In 1927 Whiteman hired the first great star of white jazz, Bix Beiderbecke. Regularly featured in Whiteman’s recordings in this year, Bix’s brief solos transform the music with dazzling melodic invention and a beautiful tone that simply electrifies. World renowned trumpet star Guy Barker takes the role of Bix in our concert.
Bing Crosby joined Whiteman’s ranks shortly before Bix and his style of crooning was made possible by the recent development of the electronic microphone, (a world away from the sound of Al Jolson). Thomas “Spats” Langham has made something of a speciality of Bing’s style and he captures the Crosby style better than anyone else around.

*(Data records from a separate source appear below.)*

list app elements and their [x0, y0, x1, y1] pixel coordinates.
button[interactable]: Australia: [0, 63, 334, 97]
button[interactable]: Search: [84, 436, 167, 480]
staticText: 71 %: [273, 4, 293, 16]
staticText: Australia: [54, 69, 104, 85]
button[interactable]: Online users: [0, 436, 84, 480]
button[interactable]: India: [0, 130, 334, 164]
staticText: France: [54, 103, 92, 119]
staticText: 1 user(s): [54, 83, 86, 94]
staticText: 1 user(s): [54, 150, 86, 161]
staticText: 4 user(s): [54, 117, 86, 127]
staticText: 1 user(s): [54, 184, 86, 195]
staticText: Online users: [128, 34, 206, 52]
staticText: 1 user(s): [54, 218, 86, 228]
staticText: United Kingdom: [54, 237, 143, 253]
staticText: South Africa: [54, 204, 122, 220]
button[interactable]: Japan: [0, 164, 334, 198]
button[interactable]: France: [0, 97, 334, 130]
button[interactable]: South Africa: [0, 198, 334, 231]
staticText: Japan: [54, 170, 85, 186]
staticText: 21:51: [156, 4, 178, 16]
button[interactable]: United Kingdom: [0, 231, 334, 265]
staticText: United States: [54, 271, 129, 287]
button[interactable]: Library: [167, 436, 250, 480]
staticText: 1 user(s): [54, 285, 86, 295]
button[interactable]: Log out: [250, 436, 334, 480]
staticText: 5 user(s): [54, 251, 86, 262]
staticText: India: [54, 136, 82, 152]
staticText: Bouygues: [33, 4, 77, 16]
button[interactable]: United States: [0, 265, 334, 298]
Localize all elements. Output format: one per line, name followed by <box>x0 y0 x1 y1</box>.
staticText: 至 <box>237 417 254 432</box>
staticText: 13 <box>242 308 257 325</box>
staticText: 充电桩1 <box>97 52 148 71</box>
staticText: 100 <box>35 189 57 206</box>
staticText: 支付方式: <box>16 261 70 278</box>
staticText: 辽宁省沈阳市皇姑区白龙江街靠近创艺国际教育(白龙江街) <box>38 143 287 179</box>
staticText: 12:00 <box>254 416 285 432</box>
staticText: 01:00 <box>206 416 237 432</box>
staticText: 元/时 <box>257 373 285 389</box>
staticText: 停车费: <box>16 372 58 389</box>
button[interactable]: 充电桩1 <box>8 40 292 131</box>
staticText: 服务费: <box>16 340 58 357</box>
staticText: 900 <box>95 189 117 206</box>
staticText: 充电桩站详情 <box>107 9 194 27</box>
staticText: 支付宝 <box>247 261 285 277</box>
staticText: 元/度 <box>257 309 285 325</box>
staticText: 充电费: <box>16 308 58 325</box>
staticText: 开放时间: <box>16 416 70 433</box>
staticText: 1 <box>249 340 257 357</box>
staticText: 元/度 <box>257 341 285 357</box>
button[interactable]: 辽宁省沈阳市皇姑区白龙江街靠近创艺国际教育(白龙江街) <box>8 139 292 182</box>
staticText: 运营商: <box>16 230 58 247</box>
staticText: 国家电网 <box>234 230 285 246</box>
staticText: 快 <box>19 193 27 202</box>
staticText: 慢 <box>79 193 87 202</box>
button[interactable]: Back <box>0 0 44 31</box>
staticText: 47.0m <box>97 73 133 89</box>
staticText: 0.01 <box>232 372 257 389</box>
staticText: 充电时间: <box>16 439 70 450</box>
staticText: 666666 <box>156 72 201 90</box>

In 1974 the musical director Keith Nichols appeared at Carnegie Hall with the New Paul Whiteman Orchestra. He understands how to get the massed ranks of musicians to recreate the sounds of the jazz age with accuracy, excitement and finesse. The ensemble features vintage reed specialist Richard White as Whiteman’s saxophone star Frankie Trambauer and jazz violinist Emma Fisk takes on the role of the great Joe Venuti.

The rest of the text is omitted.